What does this mean for trade and Britain’s economy?
For months May has weathered criticism that she has been too silent about her plans, arguing that giving too much detail would weaken Britain’s negotiating stance.
May said she would not adopt models already used by other countries that have free trade agreements with the bloc, a clear rejection of arrangements seen as templates for a hypothetical “soft Brexit”. Norway, for example, is outside the EU but a member of the wider European Economic Area, giving it access to the single market but subjecting it to many EU rules.
She outlined 12 negotiating priorities, including limiting immigration, exiting jurisdiction of the European Court of Justice, and ending full membership of the customs union that sets external tariffs for goods imported into the bloc.

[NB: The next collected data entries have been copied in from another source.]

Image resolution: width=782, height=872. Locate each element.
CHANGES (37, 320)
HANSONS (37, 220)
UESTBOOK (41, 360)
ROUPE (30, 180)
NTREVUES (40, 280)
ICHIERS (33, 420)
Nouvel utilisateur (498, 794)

Full membership in the customs union prevented Britain making its own trade deals, May said, but she still wanted a deal to keep trade with Europe as “frictionless as possible”.

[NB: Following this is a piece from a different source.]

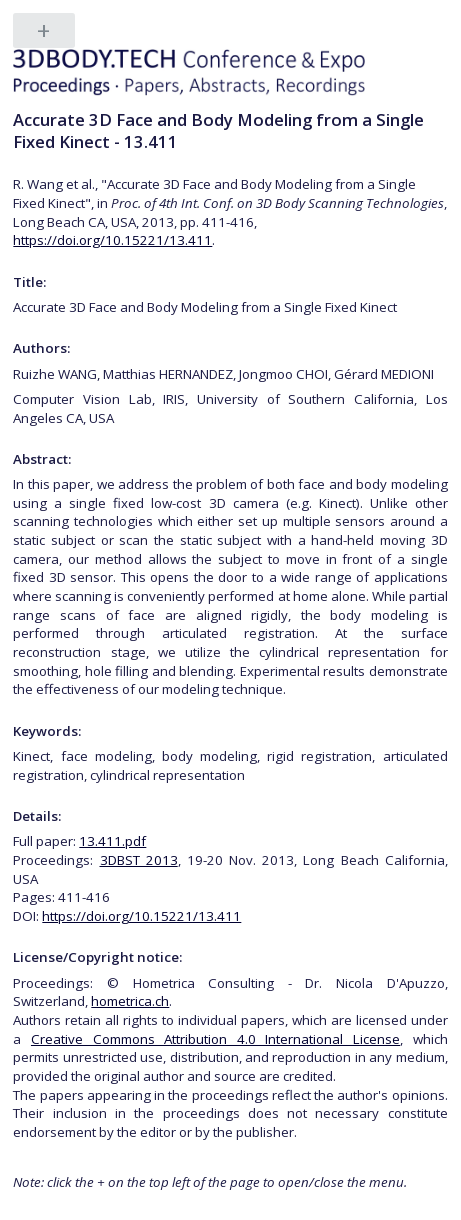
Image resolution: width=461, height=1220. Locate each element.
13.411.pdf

WATCH: Brexit aftershock shock reaches far and wide
Britain will trigger the formal Brexit talks by the end of March, ushering in a two-year period of talks. May said she wanted the terms of Britain’s exit to be agreed within those two years, with new rules implemented gradually where necessary.
“It is in no one’s interests for there to be a cliff-edge for business or a threat to stability, as we change from our existing relationship to a new partnership with the EU,” May said.
“We will seek to avoid a disruptive cliff-edge, and we will do everything we can to phase in the new arrangements we require as Britain and the EU move towards our new partnership.”
May delivered the most important address of her half year in power at Lancaster House, a stately government-owned mansion in central London where former Prime Minister Margaret Thatcher, set out British support for the single market in 1988.
Setting a firm tone for negotiations, May announced that Britain would exit the EU with no trade deal at all if it was not satisfied with what was on offer. “No deal for Britain is better than a bad deal for Britain,” May said.
She also hinted that Britain could use tax breaks as a way to fight back to keep businesses, if the EU insisted on punitive tariffs: Britain would have the freedom to set competitive tax rates to attract global companies and investors, she said.
How are world leaders reacting?
German Foreign Minister Frank-Walter Steinmeier welcomed May’s speech but said that negotiations could only begin when Britain gave formal notification under Article 50 of the EU’s Lisbon Treaty. The British Supreme Court is due to rule this month on whether May can trigger Article 50 without approval from parliament.
Her speech comes as Northern Ireland, the part of the UK most exposed to Brexit due to its land border with the Irish Republic, faces political paralysis after the collapse of a government that shared power between Catholics and Protestants. One of May’s principles was “strengthening the union”, she said, adding she hoped for a spirit of unity in Northern Ireland.
May also faces difficulty winning support in Scotland, where voters strongly favoured staying in the EU just two years after they rejected independence from Britain.
U.S. President-elect Donald Trump has said that Brexit will turn out to be a great thing and other countries would follow Britain out of the European Union. He promised to strike a swift bilateral trade deal with the United Kingdom.
May mentioned Trump, saying that it was clear Britain was now at “the front of the line” for a trade deal with the United States. Outgoing President Barack Obama had urged Britain to stay in the EU, warning before the referendum that outside the bloc it would be at the “back of the queue” for a trade deal.